Cut to all four people just wasting their pie by staring at it. This blatant pastry neglect just breaks my heart. Bruce breaks the ice by asking, "So, you don't know anybody your own age?" and Doug concedes that it's a fair question. He calmly and maturely starts stating his case with, "I'm 24, Laurie's 17 --" "Mom was 16 when you guys got married," Laurie interrupts, and you can see Doug recalibrating. "I'm 24, and I apparently enjoy dating girls who act like they're ten. Oh God." Susan tries to play peacemaker by pointing out that Laurie's spiking libido has prompted a few positive side effects like community activism and good grades. Bruce asks, "How hard can it be to get good grades if you're dating the teacher?" Laurie spoils for another fight, but Doug has on his big-boy pants, and he says, "Mr. Miller, you feel she's too young to be dating someone like me, and I respect that. I do. I fought the idea myself. But I care about her, and at some point, I realized Laurie's capable of making her own choices, and I respect that too." Well, Susan's moved. Bruce, not so much.

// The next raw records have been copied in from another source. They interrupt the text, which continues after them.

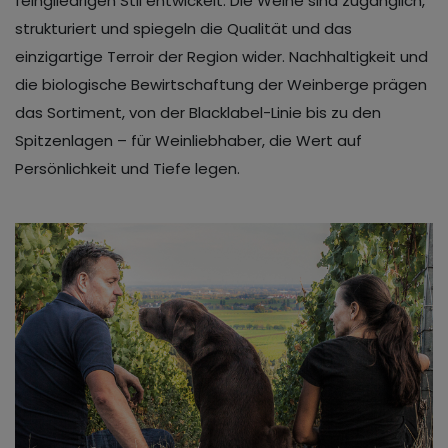
feingliedrigen Stil entwickelt. Die Weine sind zugänglich,
strukturiert und spiegeln die Qualität und das
einzigartige Terroir der Region wider. Nachhaltigkeit und
die biologische Bewirtschaftung der Weinberge prägen
das Sortiment, von der Blacklabel-Linie bis zu den
Spitzenlagen – für Weinliebhaber, die Wert auf
Persönlichkeit und Tiefe legen.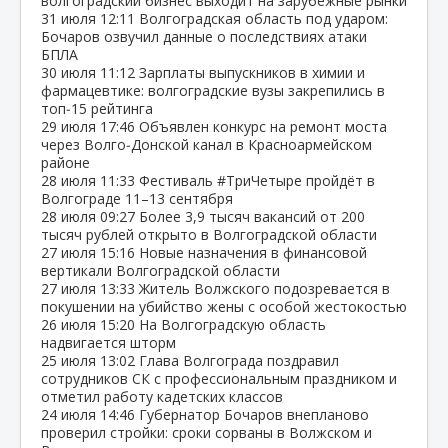
волгоградский бизнес выходит на зарубежные рынки
31 июля
12:11
Волгоградская область под ударом:
Бочаров озвучил данные о последствиях атаки
БПЛА
30 июля
11:12
Зарплаты выпускников в химии и
фармацевтике: волгоградские вузы закрепились в
топ‑15 рейтинга
29 июля
17:46
Объявлен конкурс на ремонт моста
через Волго‑Донской канал в Красноармейском
районе
28 июля
11:33
Фестиваль #ТриЧетыре пройдёт в
Волгограде 11–13 сентября
28 июля
09:27
Более 3,9 тысяч вакансий от 200
тысяч рублей открыто в Волгоградской области
27 июля
15:16
Новые назначения в финансовой
вертикали Волгоградской области
27 июля
13:33
Житель Волжского подозревается в
покушении на убийство жены с особой жестокостью
26 июля
15:20
На Волгоградскую область
надвигается шторм
25 июля
13:02
Глава Волгограда поздравил
сотрудников СК с профессиональным праздником и
отметил работу кадетских классов
24 июля
14:46
Губернатор Бочаров внепланово
проверил стройки: сроки сорваны в Волжском и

We cut back to the world's most excruciating dinner party -- I have a knot in my stomach from all of the tension, and I'm not even there -- and the Deckers make a very hasty retreat. They also fall off the monogamy wagon. (Trina: "Do you think Anthony and Michelle are available? I think it's time for us to step out of the penalty box.") I'm not sure Janet would be so pleased to know that her hostessing has that effect on people.
Susan is seeing Laurie off with a wishy-washy, "I can see why you like him ... see you tomorrow night." Really? Really? The woman who became a mother at sixteen is busy sending her teenaged daughter off for an overnight with the older boyfriend? Why? Because becoming a mother before you're legally able to vote worked out so well for her? "Oh, well, dear, I just want you to have everything I had: shotgun wedding, hardscrabble early years, empty materialism trying to fill the gaping hole in the middle of my emotional landscape, self-destructive crushes on men it would be a bad idea to pursue ..." How have Susan and Bruce managed to raise kids who are not bigger monsters is one of God's private mysteries if this little misadventure is any indication of their parenting skills. Anyway, Laurie then hits her apex on the smug-and-irritating line graph, lecturing her mother with, "Life is short. Be happy now." Susan replies, "Sometimes life is long, Laurie." "Even more reason," Laurie says. Oh my God, just leave already. Then there's almost a scene with Laurie and Bruce, but he just hands over some money and stammers, "If you need something." Laurie hugs him, then drives off with Doug. Susan and Bruce watch them leave, all "Aww! Our little girl's about to repeat our mistakes!"